## Exercise
Output every entry below exactly, without its pictures.

## Record set
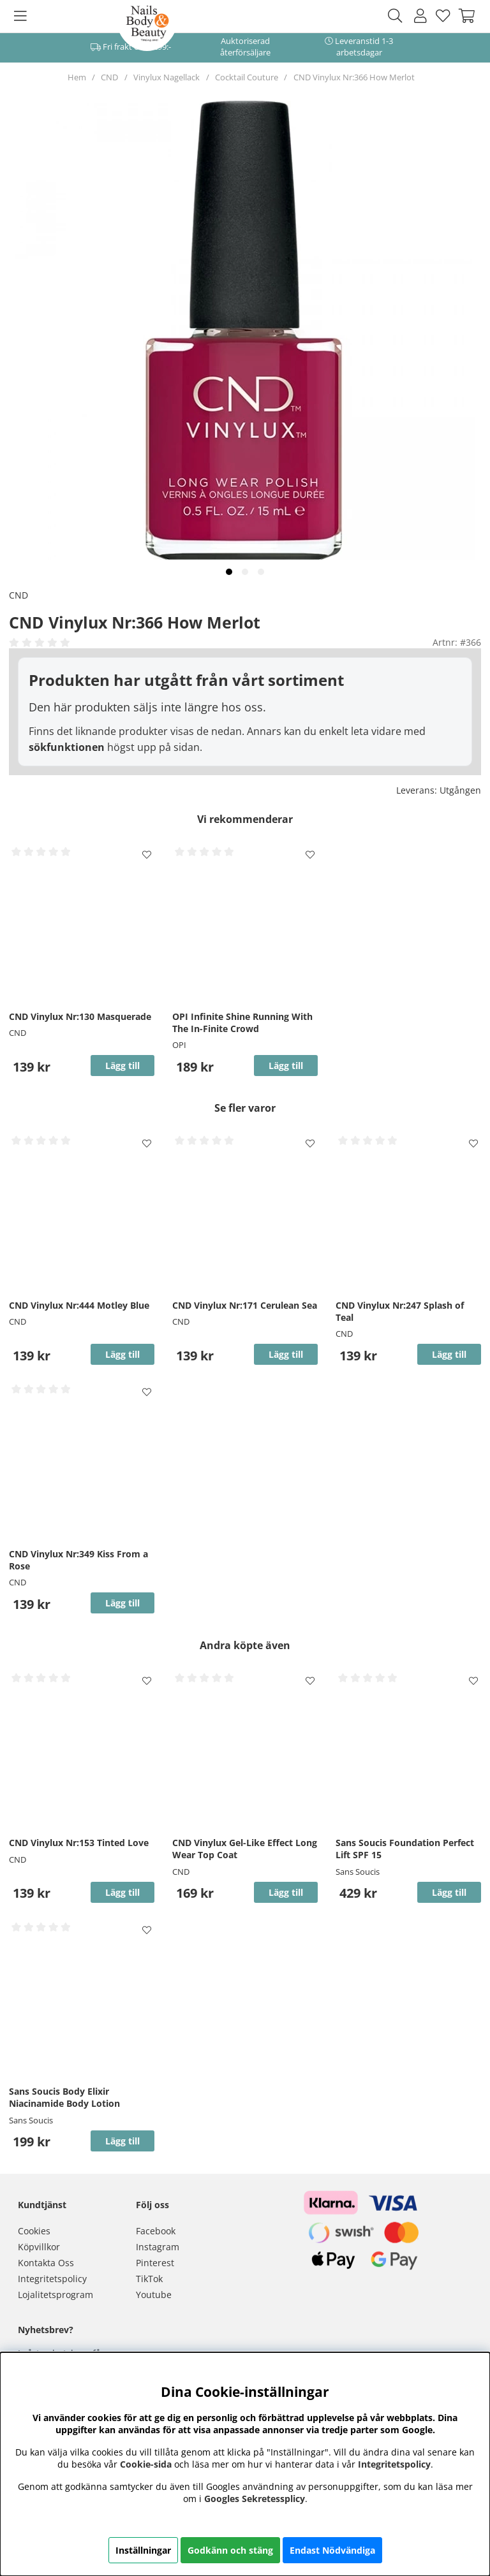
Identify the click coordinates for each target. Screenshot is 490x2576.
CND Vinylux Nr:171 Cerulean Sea (244, 1305)
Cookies (34, 2231)
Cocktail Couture (246, 77)
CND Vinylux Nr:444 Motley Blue (79, 1305)
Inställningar (143, 2550)
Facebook (155, 2231)
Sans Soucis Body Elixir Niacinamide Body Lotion (64, 2097)
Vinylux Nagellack (166, 77)
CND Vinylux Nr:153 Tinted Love (79, 1843)
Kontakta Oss (46, 2263)
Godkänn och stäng (230, 2550)
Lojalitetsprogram (55, 2295)
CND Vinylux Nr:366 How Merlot (354, 77)
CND (109, 77)
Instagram (157, 2247)
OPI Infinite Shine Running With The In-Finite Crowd (242, 1022)
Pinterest (155, 2263)
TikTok (149, 2279)
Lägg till (449, 1892)
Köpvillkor (39, 2247)
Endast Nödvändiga (332, 2550)
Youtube (154, 2295)
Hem (77, 77)
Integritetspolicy (52, 2279)
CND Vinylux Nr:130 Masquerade (80, 1016)
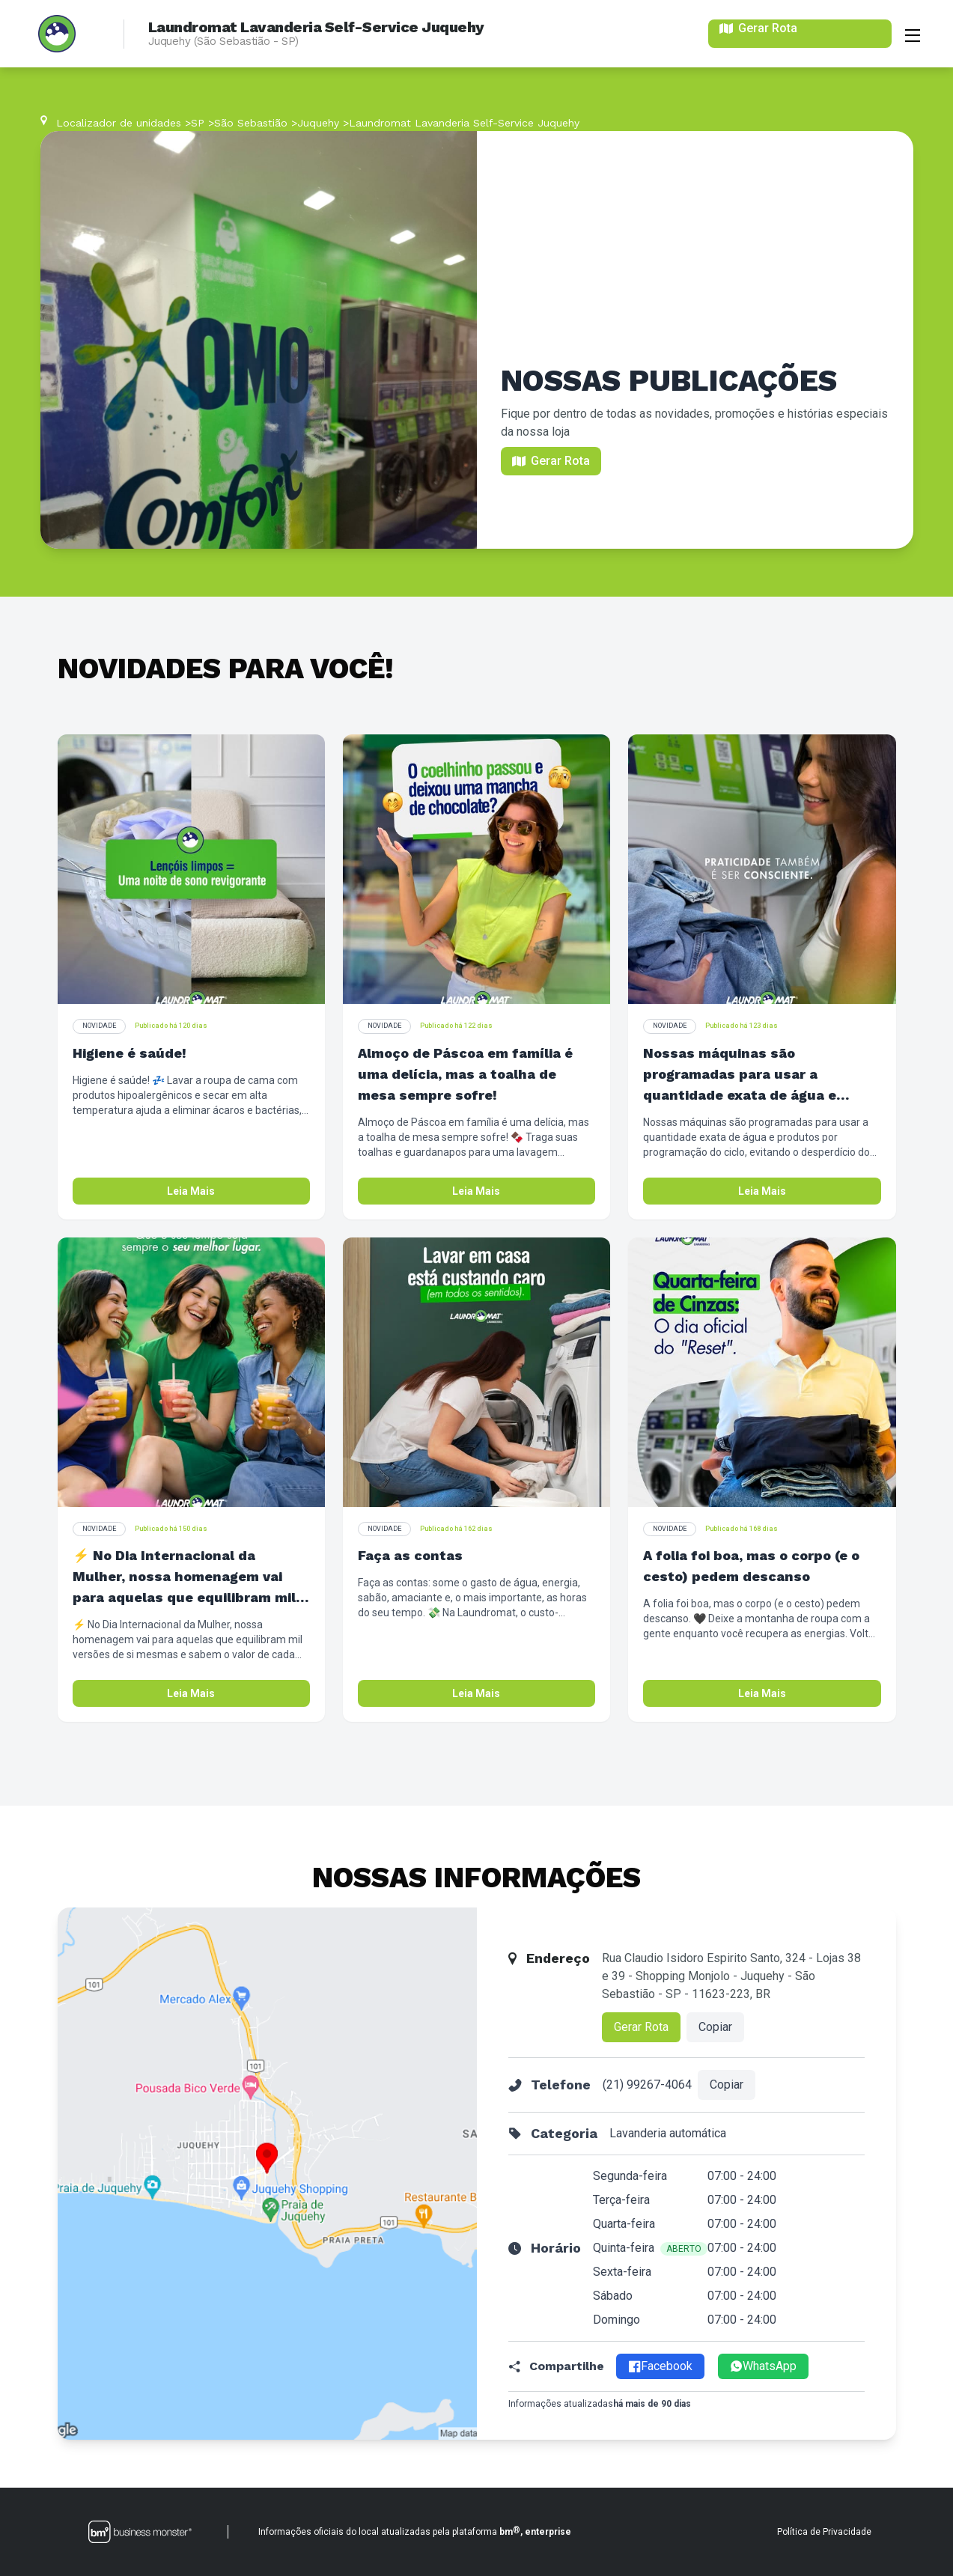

## Written answer
Identify the click coordinates for each target. Screenshot is 490x2576.
CND Vinylux Nr:171 Cerulean Sea (244, 1305)
Cookies (34, 2231)
Cocktail Couture (246, 77)
CND Vinylux Nr:444 Motley Blue (79, 1305)
Inställningar (143, 2550)
Facebook (155, 2231)
Sans Soucis Body Elixir Niacinamide Body Lotion (64, 2097)
Vinylux Nagellack (166, 77)
CND Vinylux Nr:153 Tinted Love (79, 1843)
Kontakta Oss (46, 2263)
Godkänn och stäng (230, 2550)
Lojalitetsprogram (55, 2295)
CND Vinylux Nr:366 How Merlot (354, 77)
CND (109, 77)
Instagram (157, 2247)
OPI Infinite Shine Running With The In-Finite Crowd (242, 1022)
Pinterest (155, 2263)
TikTok (149, 2279)
Lägg till (449, 1892)
Köpvillkor (39, 2247)
Endast Nödvändiga (332, 2550)
Youtube (154, 2295)
Hem (77, 77)
Integritetspolicy (52, 2279)
CND Vinylux Nr:130 Masquerade (80, 1016)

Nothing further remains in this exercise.